Brief »
Return every entry exactly as written, with the pictures removed.

─── Data supplied

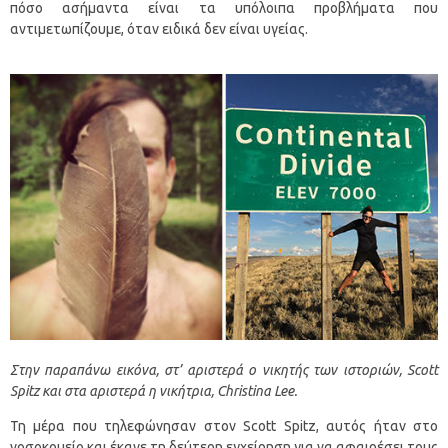
πόσο ασήμαντα είναι τα υπόλοιπα προβλήματα που
αντιμετωπίζουμε, όταν ειδικά δεν είναι υγείας.
Στην παραπάνω εικόνα, στ’ αριστερά ο νικητής των ιστοριών, Scott
Spitz και στα αριστερά η νικήτρια, Christina Lee.
Τη μέρα που τηλεφώνησαν στον Scott Spitz, αυτός ήταν στο
νοσοκομείο και έκανε τη δεύτερη εγχείρηση για να αφαιρέσει τους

──────

Written solution »
πόσο ασήμαντα είναι τα υπόλοιπα προβλήματα που
αντιμετωπίζουμε, όταν ειδικά δεν είναι υγείας.
Στην παραπάνω εικόνα, στ’ αριστερά ο νικητής των ιστοριών, Scott
Spitz και στα αριστερά η νικήτρια, Christina Lee.
Τη μέρα που τηλεφώνησαν στον Scott Spitz, αυτός ήταν στο
νοσοκομείο και έκανε τη δεύτερη εγχείρηση για να αφαιρέσει τους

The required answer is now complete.